E quindi riparti dalla Petroli Firenze-Hopplà-Don Camillo di Matteo Provini.

«Mi aveva cercato prima dell’Avenir, quando ancora ero abbastanza sicuro di entrare tra i professionisti. Ma se qualcosa dovesse andare storto vengo da te, gli promisi. E così è stato. Scambiai due parole anche con Rocchetti della Zalf, ma alla fine ho voluto fidarmi di Provini. Lo conosco ancora poco, però per quello che ho potuto vedere in gara mi piace: è un po’ pazzo, come me».

Cosa ti ha spinto ad accettare la sua proposta?

«Io sapevo che senza squadra non sarei rimasto, ma non volevo accontentarmi troppo. So che lui è molto appassionato e competente, segue i ragazzi giorno dopo giorno e sa essere duro. E’ quello di cui ho bisogno, io a volte mi rilasso troppo. Ed è bello vedere che in squadra non ci sono troppi velocisti. Quelli di riferimento dovremmo essere io e Nencini, un bel corridore. Ho sempre apprezzato il piglio battagliero delle squadre di Provini, sono contento di correre per lui».

Qual è la gara che vorresti vincere?

«Il più possibile, perché voglio passare professionista.

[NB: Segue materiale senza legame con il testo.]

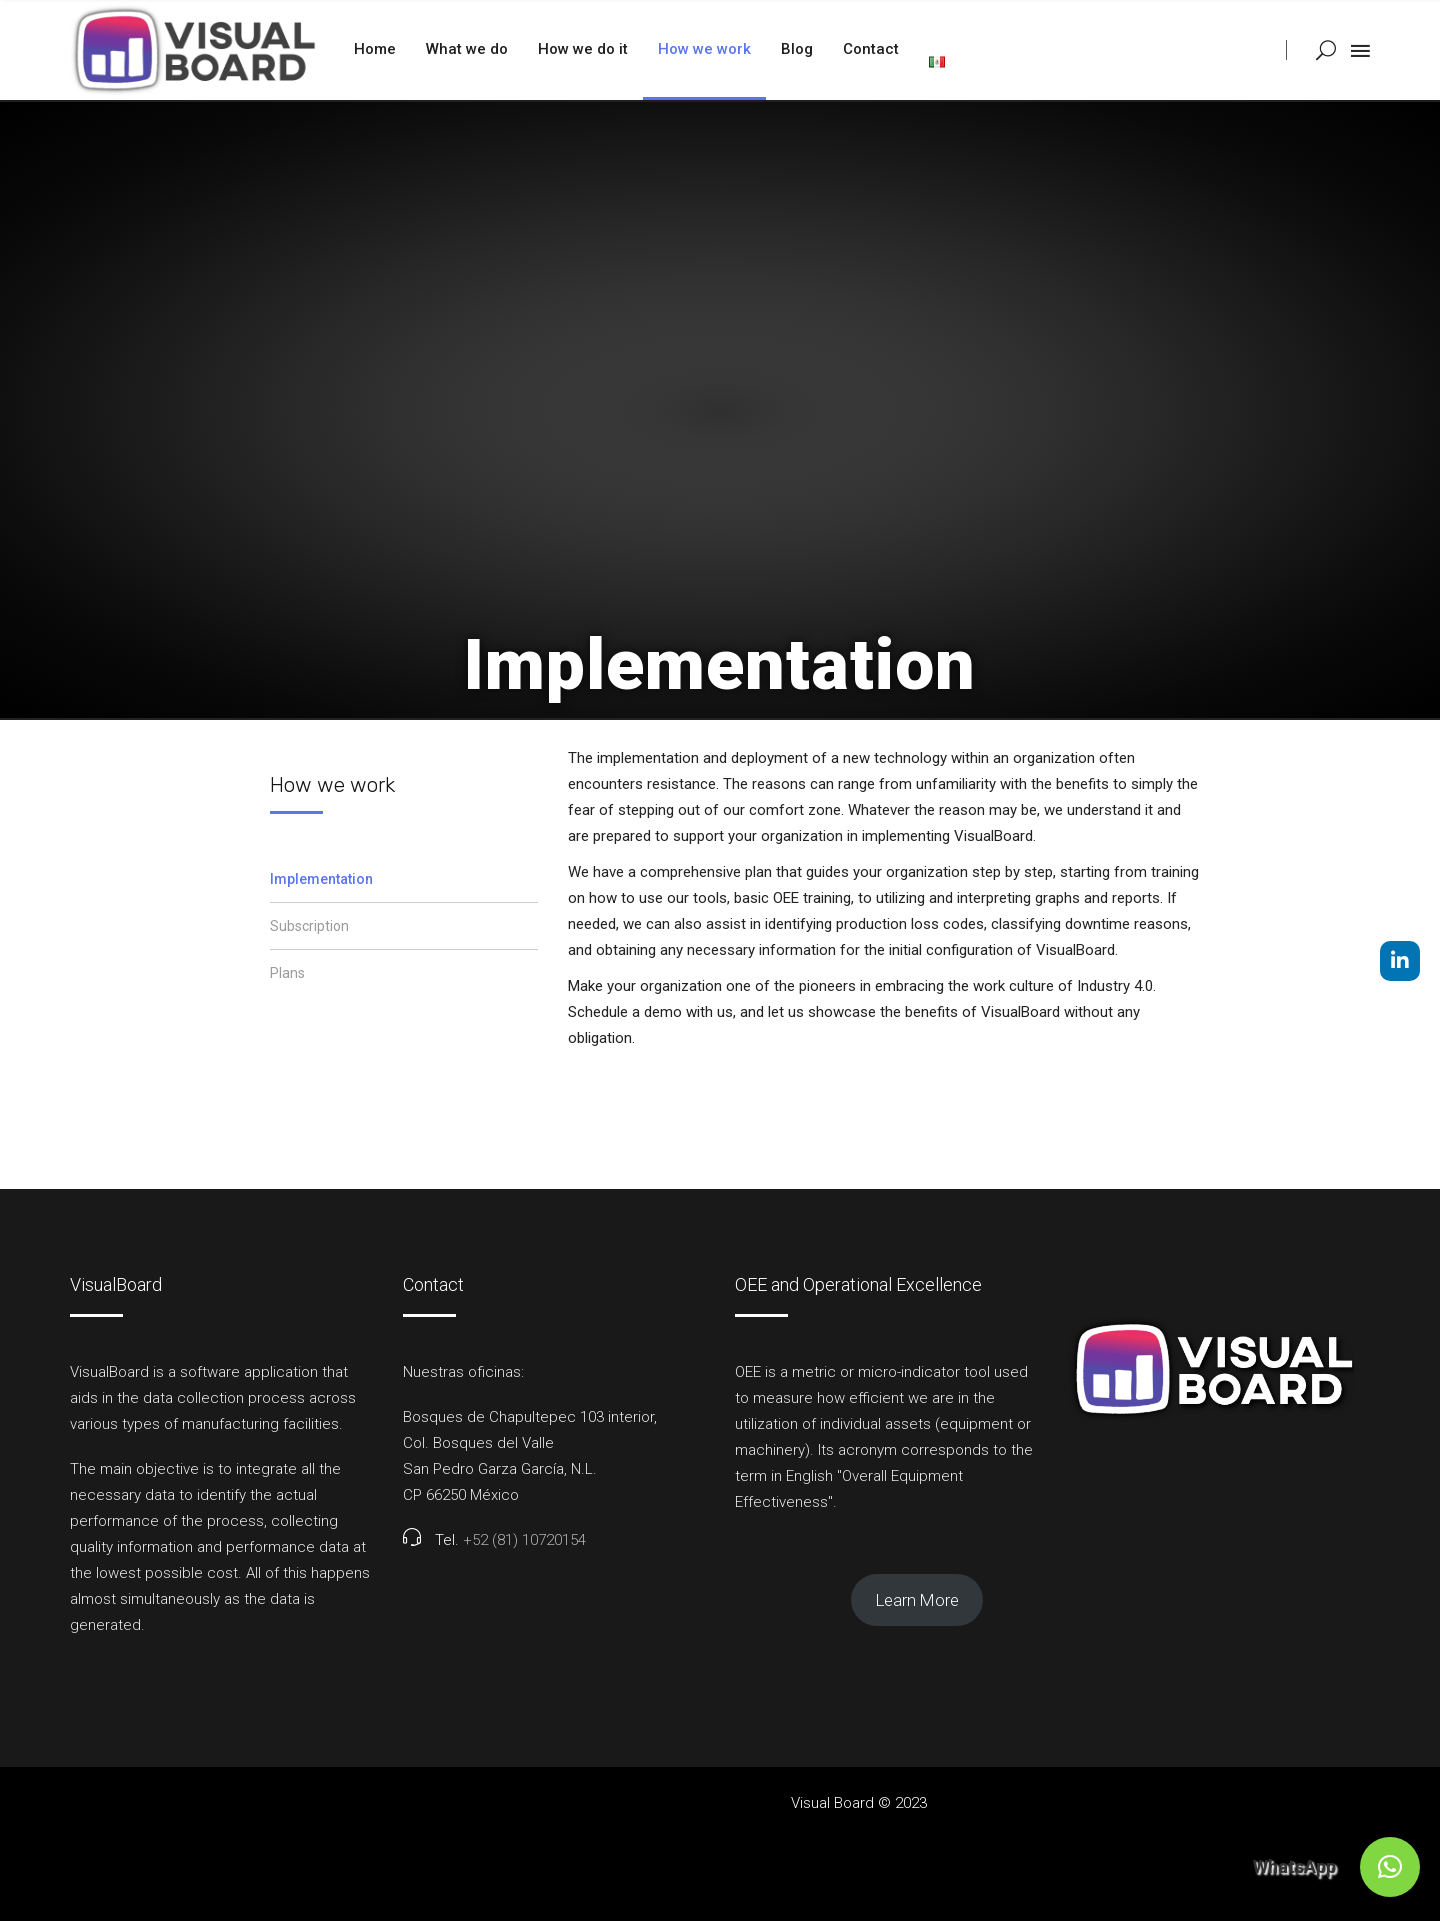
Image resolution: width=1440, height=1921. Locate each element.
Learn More (917, 1600)
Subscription (309, 926)
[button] (1390, 1867)
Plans (287, 973)
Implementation (321, 879)
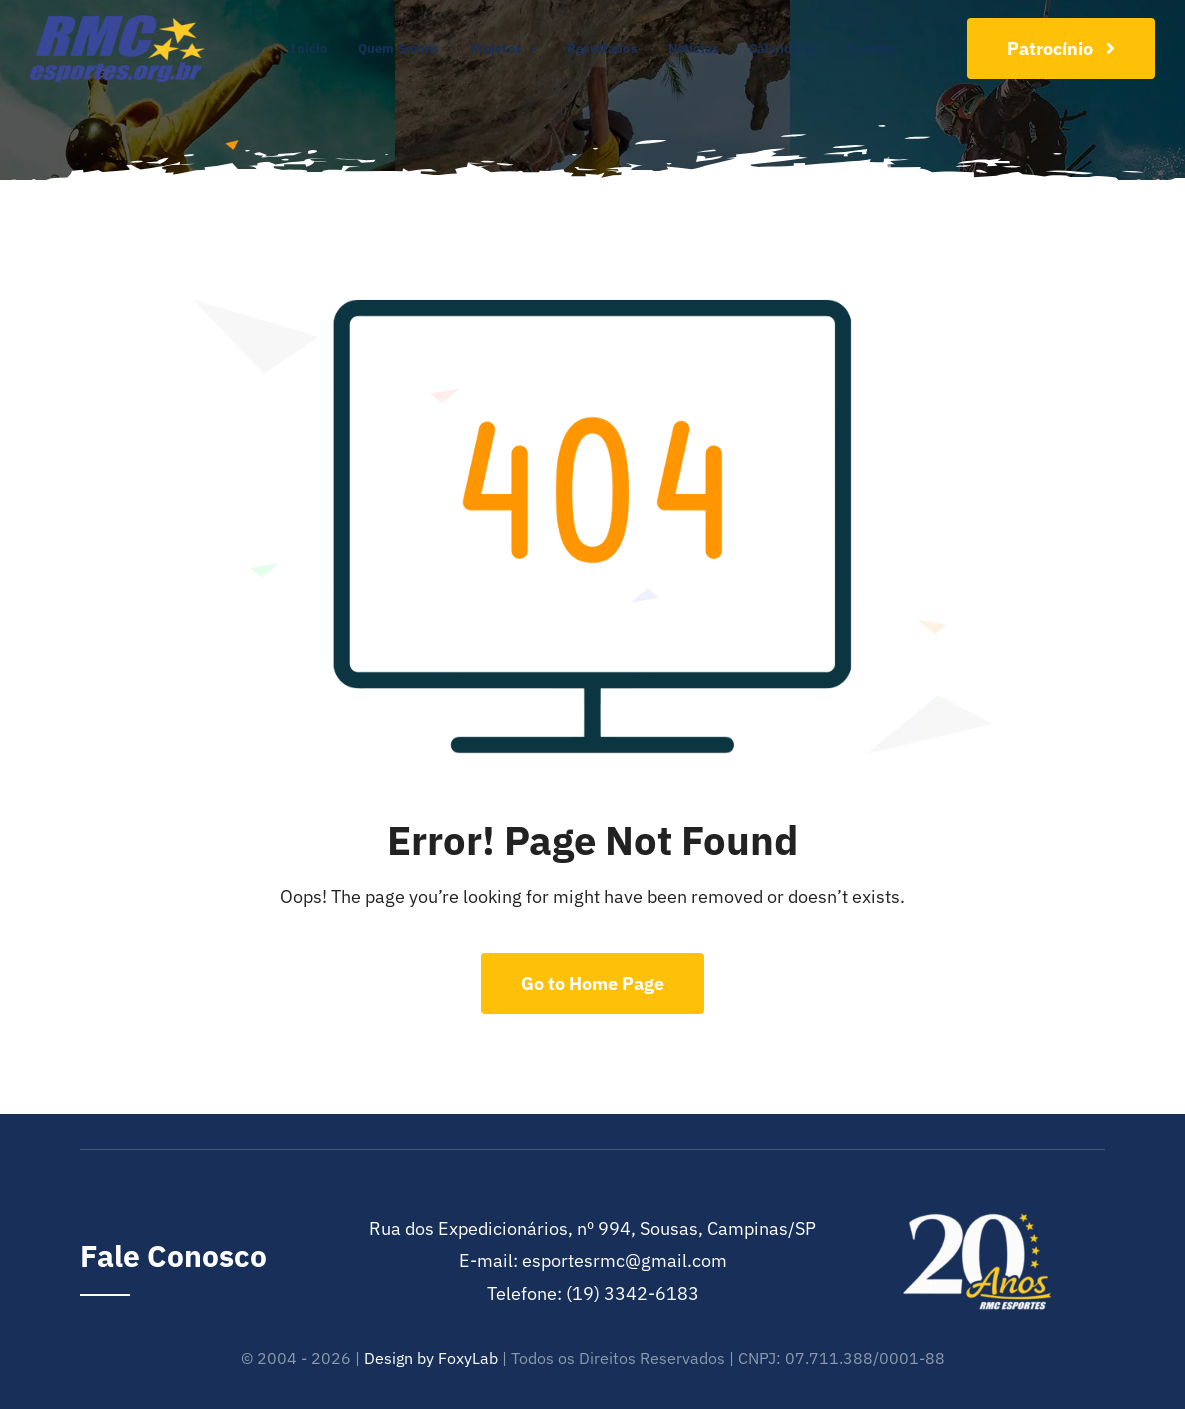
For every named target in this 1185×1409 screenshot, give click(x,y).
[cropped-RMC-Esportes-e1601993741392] (117, 23)
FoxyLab (468, 1358)
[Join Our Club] (1061, 48)
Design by (399, 1358)
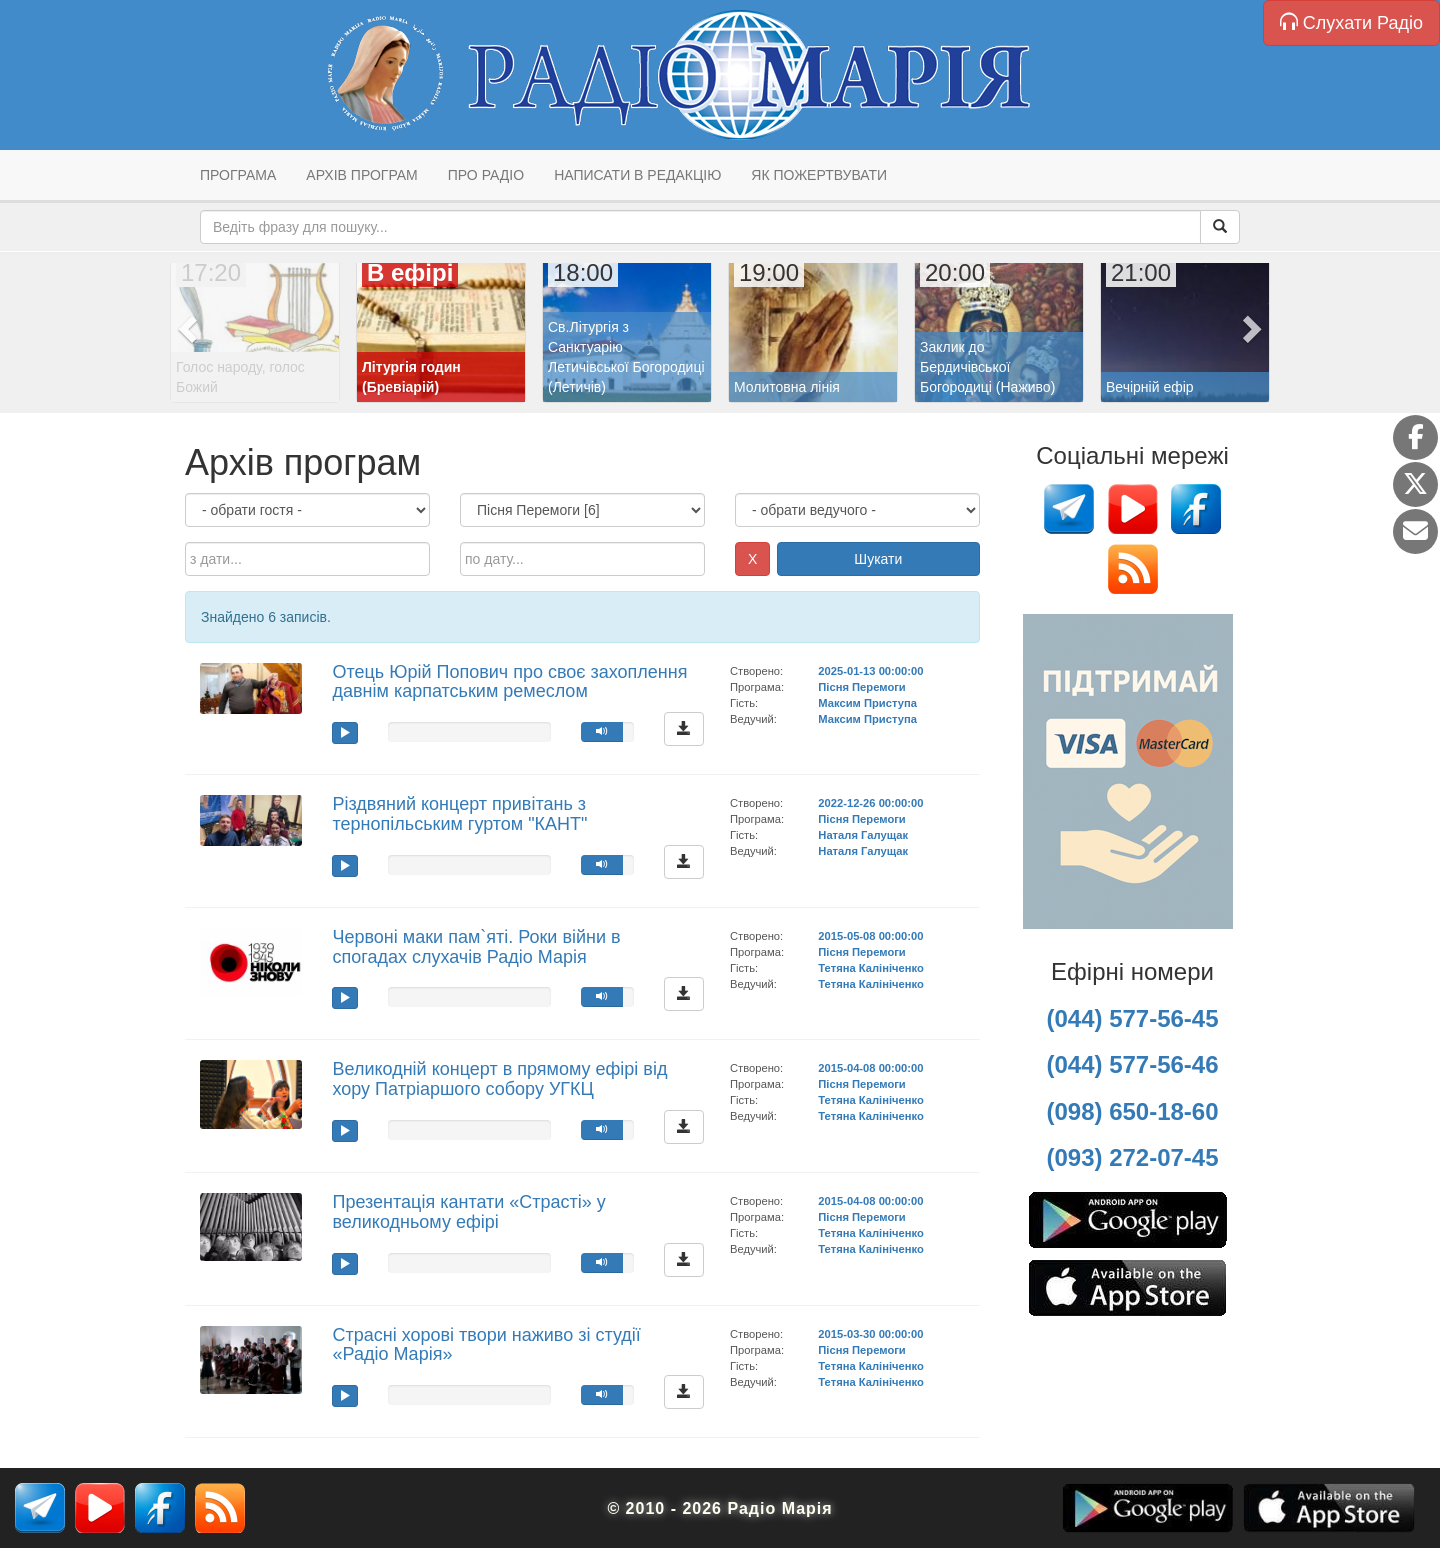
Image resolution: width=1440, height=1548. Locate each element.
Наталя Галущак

Non sarebbe male ripetersi alla Popolarissima, certo, e magari battere finalmente tutti al Circuito del Porto dopo essere arrivato secondo nel 2019 e nel 2021. Dall’inizio di novembre sono a casa, in Colombia, a El Carmen de Viboral. Sto facendo la vita di un monaco: mangio, dormo, pedalo, vado in palestra, mi dedico allo stretching. E a fine gennaio torno in Italia, perché allora si comincerà a fare sul serio».